For better or for worse, the two court rulings will fuel the fodder of the 2016 presidential race, especially on the Republican Party’s side.
Do Americans want to hear Obamacare and same-sex marriage re-litigated over the next year and a half? Will debating these issues until we’re blue in the face do anything to actually change them?
On marriage, so far there aren’t many takers, with the exception of former Arkansas Gov. Mike Huckabee on the GOP side of the slate. Huckabee said on Sunday he anticipates Rev. Martin Luther King Jr.-style civil disobedience. Meanwhile, the others have admitted despite their disappointment in the ruling, there is a reluctance to take on the fight.
Using this wedge issue worked for Karl Rove on President George W. Bush’s behalf in 2004. It’s not going to work in 2016.
On “Obamacare,” we’ve been hearing for the last five years that the Republican-controlled House of Representatives would work to repeal the law. There have been a few symbolic gestures, but other than a 2013 government shutdown, nothing serious.
Instead, we were told to wait and see what the Supreme Court has to say about the Obama administration’s interpretation of the law. Both times, the high court disappointed conservatives.
“I guess we are going to have to learn one thing — Congress is going to have to rise up and the American people are going to have to help them,” U.S. Sen. Jeff Sessions (R-Alabama) said on WAPI’s Matt Murphy radio show in Birmingham immediately after the decision was announced. “Congress will have to rise up and do its duty and not sit around waiting on the courts to do things for them.”
Sessions is right. If anything could be done to “Obamacare,” it will have to happen through the legislative branch. He went on to lay out how he envisions this process going forward.
“We are in the process of developing, and the Supreme Court decision is not critical to that, but the Republican leadership are trying to produce legislation that we can pass — it would pass the House and would in effect repeal and replace ‘Obamacare,’” he said. “And because of the budget process and the reconciliation process — we will be able to pass that, maybe not everything we’d like, but under that maneuver we can pass a major reform and alteration of ‘Obamacare’ with a simple majority vote. And so with 54 Republicans, we need to get that done. I hope and believe we can.”
Sessions continued: “That would move that legislation to the president’s desk. The general consensus is he will veto anything that changes one jot or one tittle in the law that he’s been defending relentlessly. Not one change would be accepted. At that point, we would be involved in a presidential election and we’re going to have to listen to the presidential candidates and we’re going to have to look for somebody who won’t veto that kind of reform and would actually lead to the establishment of a health care system that puts patients in control of their future, lets them choose their doctor and the health care systems they want to participate in.”

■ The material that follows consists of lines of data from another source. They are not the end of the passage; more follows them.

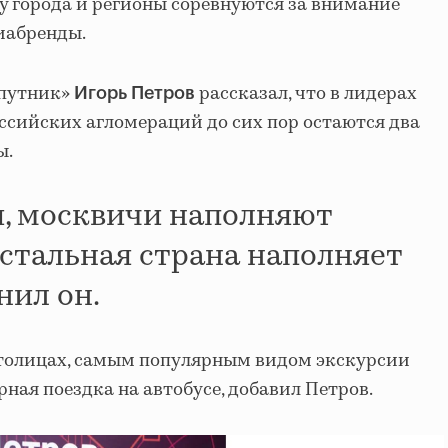
у города и регионы соревнуются за внимание
иабренды.
Спутник»
рассказал, что в лидерах
Игорь Петров
ссийских агломераций до сих пор остаются два
ы.
ти, москвичи наполняют
остальная страна наполняет
нил он.
 столицах, самым популярным видом экскурсии
ная поездка на автобусе, добавил Петров.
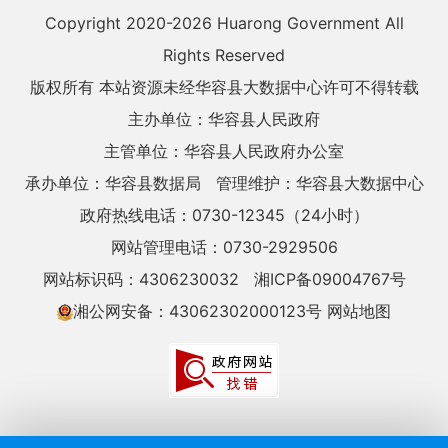
Copyright 2020-
2026 Huarong Government All
Rights Reserved
版权所有 本站资源未经华容县大数据中心许可不得转载
主办单位：华容县人民政府
主管单位：华容县人民政府办公室
承办单位：华容县数据局
管理维护：华容县大数据中心
政府热线电话：0730-12345（24小时）
网站管理电话：0730-2929506
网站标识码：4306230032
湘ICP备09004767号
湘公网安备：43062302000123号
网站地图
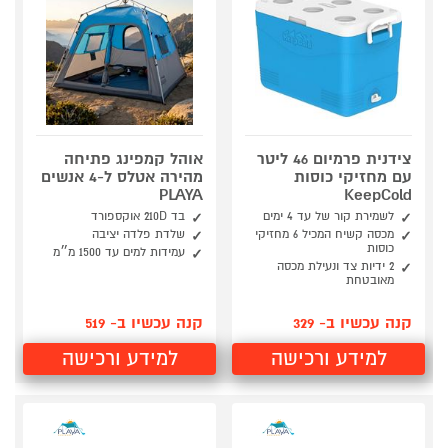
צידנית פרמיום 46 ליטר
אוהל קמפינג פתיחה
עם מחזיקי כוסות
מהירה אטלס ל-4 אנשים
PLAYA
KeepCold
לשמירת קור של עד 4 ימים
בד 210D אוקספורד
מכסה קשיח המכיל 6 מחזיקי
שלדת פלדה יציבה
כוסות
עמידות למים עד 1500 מ״מ
2 ידיות צד ונעילת מכסה
מאובטחת
קנה עכשיו ב- 329
קנה עכשיו ב- 519
למידע ורכישה
למידע ורכישה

With all due respect to Alabama’s junior U.S. senator, using the budget process to tear down aspects of the health care reform law is a long shot. Sessions would have been better suited to act on this roadmap had he been chairman of the Senate Budget Committee, but that was a battle he chose not to fight when he stepped aside to allow Sen. Mike Enzi (R-Wyoming) to take over after serving as the committee’s ranking Republican for four years.
It’s to the point now that some of these things Republicans have made central issues for the last three federal election cycles have run their course. Like “Obamacare,” which is the law of the land. You lost this fight. You can say you’re going to work to repeal, but you aren’t.
Most Americans don’t feel the impact of “Obamacare.” Until employers are unable to offer coverage, the whole debate is just background noise.
The fix is in. Some health care stocks and stock indices skyrocketed immediately after the decision was announced. The Standard & Poor’s 500 Health Care Facilities index went up 35 percent. Those stocks have come back down to earth since then, but are still higher in the wake of the decision. It’s clear big business likes some aspects of “Obamacare.” If we’ve learned anything from the trade bill and immigration fights, big business has a lot of sway in Washington, D.C.
To Republicans, sorry to come off as defeatist but if the country is going to vote Republican in 2016, it’s not going to be because of a push for a constitutional amendment to ban same-sex marriage, or because of a fight over “Obamacare.” The same-sex marriage argument is officially done. Repealing “Obamacare” won’t happen, based on past history. There is little reason to believe congressional Republicans have the testicular fortitude to band together and repeal it.
Conservatives may have lost some battles, but don’t lose the war. It’s time to focus on something new, be it immigration, national security, tax reform — those might be places to start.